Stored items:

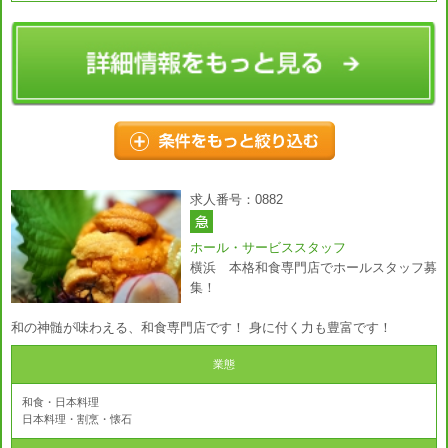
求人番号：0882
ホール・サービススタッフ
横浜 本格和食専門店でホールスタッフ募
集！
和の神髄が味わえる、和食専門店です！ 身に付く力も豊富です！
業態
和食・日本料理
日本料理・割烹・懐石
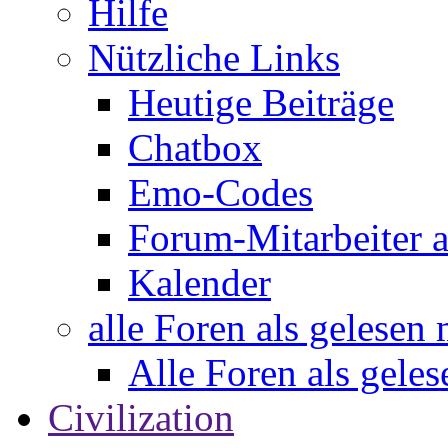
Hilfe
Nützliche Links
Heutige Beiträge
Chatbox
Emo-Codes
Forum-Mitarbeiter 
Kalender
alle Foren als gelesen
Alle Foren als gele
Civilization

* **PROBLEM STATEMENT**: Output all the records above exactly, but without their images.

* **SOLUTION TO THE EXERCISE**:
求人番号：0882
ホール・サービススタッフ
横浜 本格和食専門店でホールスタッフ募
集！
和の神髄が味わえる、和食専門店です！ 身に付く力も豊富です！
業態
和食・日本料理
日本料理・割烹・懐石
Hilfe
Nützliche Links
Heutige Beiträge
Chatbox
Emo-Codes
Forum-Mitarbeiter 
Kalender
alle Foren als gelesen
Alle Foren als gele
Civilization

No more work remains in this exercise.